Lets try another direction. I got to see the Presidents of the United States of America (POTUSA) in concert on Tuesday. They kicked so much ass that I cannot really explain it at all. They even came out for another couple of songs when we were all calling for an encore. They played a lot of great songs and they played them well. I didn’t know that they played unconventional guitars, honestly had no clue that you could make a three string guitar make such a huge range of notes in so many great combinations.
I think this is what makes POTUSA so freaking awesome. There are a lot of bands out there that have upwards of five members of which the guitarists/bassists have instruments with the normal number of strings to ones with extra ones even, and still they suck a lot of dick when they play. But then the Presidents are just three dudes; one on drums, one on a two-string basitar and one on a three-string guitbass and they rock your fucking socks off and kick out the jams like its nobody’s business!
Speaking of shitty bands, the opening band for Presidents was HORRIBLE! The band themselves weren’t too bad, they played well, they were on time, and they were in sync with each other; they weren’t bad. I think they were just held back by their singer and their songs. They started playing, and the singer had one of those exceptionally annoying whiney voices, and was more than just a little strange in his movements to the music (see video below).
Their second “song” wasn’t bad though. They played their first, then the singer announced that the band was going to do a little jam session and he’d be right back; he ran off stage to do more drugs or whatever and the band started just jamming. They weren’t bad at that point. They kicked out a nice little jam session and it sounded pretty good. Then they had to ruin it by stopping, the singer coming back out, and playing their actual songs again.
We kind of had a heads-up on the suckness of the band before they even came out though. I had looked them up online before we left that day and we already knew we didn’t like them based on what we heard. But we figured that maybe just their album sucked and they might put on a good live show. Boy were we delusional. Once we got to the venue, we knew even further that the opening band was going to be super-crappy. We were surrounded by a huge group of teenie-emo-girls. We knew at once that they had to be there to see the opening band; we knew because there was a very distinct difference in the look, demeanor and most of all, age of the three groups that were present.
First group: Freshmen to Junior aged college students with confused looks on their faces. This group, you could guess, had heard of Presidents, but only knew one or two songs max, they also had no interest in the opening band.

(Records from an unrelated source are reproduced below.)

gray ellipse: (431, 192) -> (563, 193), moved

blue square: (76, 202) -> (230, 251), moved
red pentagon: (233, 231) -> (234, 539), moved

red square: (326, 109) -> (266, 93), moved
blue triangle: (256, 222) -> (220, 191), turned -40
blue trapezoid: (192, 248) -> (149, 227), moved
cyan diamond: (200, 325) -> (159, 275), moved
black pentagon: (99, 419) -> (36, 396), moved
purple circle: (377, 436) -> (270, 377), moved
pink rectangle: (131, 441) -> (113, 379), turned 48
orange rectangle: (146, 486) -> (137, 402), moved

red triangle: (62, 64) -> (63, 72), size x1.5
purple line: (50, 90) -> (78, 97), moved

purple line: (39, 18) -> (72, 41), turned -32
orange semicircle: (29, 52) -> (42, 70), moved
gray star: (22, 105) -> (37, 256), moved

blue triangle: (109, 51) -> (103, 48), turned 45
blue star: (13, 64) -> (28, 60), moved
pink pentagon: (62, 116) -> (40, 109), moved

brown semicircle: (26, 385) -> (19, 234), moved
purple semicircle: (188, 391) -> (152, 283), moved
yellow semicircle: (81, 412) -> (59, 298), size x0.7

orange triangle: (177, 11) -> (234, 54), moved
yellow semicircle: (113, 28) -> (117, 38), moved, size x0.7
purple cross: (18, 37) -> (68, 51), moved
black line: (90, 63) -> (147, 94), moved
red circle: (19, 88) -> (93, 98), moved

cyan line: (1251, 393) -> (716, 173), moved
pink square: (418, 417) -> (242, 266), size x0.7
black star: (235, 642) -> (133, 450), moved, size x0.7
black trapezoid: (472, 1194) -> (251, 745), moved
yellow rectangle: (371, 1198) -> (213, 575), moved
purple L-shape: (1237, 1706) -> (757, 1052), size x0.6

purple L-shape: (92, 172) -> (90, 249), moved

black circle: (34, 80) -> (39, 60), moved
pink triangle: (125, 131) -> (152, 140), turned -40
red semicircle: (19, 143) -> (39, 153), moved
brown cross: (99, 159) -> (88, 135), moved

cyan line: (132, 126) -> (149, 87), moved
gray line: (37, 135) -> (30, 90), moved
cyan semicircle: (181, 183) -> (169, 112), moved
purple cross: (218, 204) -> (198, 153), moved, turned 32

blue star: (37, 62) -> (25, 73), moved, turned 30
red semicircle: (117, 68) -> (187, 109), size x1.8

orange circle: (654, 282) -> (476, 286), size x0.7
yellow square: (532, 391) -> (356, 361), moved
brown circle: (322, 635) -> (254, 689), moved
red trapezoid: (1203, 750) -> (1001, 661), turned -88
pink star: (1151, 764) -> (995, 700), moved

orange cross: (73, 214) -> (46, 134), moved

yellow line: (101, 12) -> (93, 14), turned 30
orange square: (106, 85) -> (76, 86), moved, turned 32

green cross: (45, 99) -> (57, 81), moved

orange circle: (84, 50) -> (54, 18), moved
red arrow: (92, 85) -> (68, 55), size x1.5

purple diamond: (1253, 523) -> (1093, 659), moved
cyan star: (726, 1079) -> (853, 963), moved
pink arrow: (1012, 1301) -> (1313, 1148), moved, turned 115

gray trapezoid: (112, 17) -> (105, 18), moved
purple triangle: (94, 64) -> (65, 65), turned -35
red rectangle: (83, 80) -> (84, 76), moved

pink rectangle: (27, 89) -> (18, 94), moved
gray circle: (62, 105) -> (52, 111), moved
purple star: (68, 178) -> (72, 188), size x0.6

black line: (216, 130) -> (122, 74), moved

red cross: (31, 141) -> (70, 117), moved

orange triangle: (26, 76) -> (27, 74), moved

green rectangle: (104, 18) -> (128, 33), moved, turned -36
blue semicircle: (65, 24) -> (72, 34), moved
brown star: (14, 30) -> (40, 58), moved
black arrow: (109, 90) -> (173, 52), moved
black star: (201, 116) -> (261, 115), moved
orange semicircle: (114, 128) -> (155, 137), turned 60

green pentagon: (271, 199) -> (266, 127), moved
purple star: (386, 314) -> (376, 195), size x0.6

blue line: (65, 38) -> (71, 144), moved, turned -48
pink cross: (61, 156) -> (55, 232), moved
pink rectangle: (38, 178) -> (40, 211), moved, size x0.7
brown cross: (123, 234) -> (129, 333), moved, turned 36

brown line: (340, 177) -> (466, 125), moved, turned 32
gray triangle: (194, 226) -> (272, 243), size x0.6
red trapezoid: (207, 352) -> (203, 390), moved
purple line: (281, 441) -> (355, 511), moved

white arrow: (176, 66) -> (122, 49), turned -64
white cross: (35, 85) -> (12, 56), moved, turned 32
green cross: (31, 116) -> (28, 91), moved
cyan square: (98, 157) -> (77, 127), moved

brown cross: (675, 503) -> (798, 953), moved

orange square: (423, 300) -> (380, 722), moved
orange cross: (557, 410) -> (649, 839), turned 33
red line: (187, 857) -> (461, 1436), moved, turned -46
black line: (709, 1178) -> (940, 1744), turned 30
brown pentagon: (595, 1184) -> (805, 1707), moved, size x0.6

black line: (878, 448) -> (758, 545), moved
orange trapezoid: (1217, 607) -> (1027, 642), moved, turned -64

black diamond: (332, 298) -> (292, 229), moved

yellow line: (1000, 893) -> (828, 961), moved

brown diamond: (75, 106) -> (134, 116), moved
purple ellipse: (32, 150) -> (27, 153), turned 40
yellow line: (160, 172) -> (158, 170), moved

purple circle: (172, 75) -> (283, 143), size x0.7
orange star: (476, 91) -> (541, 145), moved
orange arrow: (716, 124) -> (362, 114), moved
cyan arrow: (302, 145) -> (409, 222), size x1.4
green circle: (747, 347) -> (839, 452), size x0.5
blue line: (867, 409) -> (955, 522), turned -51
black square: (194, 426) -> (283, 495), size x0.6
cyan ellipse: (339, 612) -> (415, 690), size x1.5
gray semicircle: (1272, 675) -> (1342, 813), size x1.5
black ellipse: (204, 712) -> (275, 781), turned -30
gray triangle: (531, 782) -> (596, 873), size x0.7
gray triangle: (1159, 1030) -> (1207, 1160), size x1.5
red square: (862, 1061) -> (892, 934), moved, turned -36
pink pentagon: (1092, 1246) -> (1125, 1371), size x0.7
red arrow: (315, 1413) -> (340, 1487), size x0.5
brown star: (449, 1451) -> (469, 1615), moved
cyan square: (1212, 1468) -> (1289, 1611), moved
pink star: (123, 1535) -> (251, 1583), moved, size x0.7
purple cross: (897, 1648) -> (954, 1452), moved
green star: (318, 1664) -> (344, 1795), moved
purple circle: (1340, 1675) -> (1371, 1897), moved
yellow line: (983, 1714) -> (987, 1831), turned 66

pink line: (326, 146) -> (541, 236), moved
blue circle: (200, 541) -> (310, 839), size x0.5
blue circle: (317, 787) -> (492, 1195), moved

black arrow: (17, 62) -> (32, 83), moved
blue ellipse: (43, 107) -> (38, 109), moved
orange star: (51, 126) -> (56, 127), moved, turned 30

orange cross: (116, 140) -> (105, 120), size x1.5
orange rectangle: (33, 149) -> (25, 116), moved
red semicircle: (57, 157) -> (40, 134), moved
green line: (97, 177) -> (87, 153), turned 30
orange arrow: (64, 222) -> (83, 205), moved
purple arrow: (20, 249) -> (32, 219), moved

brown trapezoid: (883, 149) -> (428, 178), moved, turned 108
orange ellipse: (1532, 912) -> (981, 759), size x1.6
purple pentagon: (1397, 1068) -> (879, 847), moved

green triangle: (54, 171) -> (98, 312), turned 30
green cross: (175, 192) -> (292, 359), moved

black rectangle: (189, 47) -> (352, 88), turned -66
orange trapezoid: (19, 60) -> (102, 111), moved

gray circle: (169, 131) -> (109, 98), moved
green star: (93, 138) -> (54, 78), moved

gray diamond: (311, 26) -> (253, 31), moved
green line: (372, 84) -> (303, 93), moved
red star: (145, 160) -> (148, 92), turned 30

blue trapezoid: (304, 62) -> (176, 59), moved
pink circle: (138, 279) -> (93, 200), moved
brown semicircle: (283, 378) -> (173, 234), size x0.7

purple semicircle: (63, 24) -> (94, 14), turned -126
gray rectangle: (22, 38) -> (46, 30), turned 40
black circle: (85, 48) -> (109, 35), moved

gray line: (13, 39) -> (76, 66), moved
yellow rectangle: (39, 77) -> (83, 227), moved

Second group: Junior in college to beyond with unhappy looks being shot at the opening band on their faces. Obviously Presidents fans, could probably sing along with most if not all Presidents songs. Could be seen and heard (probably by the band) making obscene gestures and comments about the whininess and suck of the opening band between songs.
Third group: High-school to Freshmen college students bouncing to the opening band’s songs. This group sang along with Sir Whiney and bounced around till the Presidents came on then they just looked kind of confused and many of them left.
I know that I am kind of being a jerk here, okay, so there’s no kind of to it. But I can’t help it, I do enough whining in my life, I don’t need to have some guy with a fake British accent (yet claiming to be from Seattle) singing a full set of songs that make me want to castrate myself (by the way I’m sure this is how his voice got so high). I guess I just really don’t understand why that band was paired with POTUSA; they are such a great and established band, they have some awesome songs, and they play within the alternative rock type genre for the most part. Then you have a band opening for them that is seemingly just starting off and plays in the emo-my-parents-hate-me-and-nobody-loves-me-angsty-teenage-girl genre; just doesn’t seem to make sense to put those two bands together like that.
I guess that is all. Sorry to This Providence for trash-talking you all throughout my post, I just really hated your music.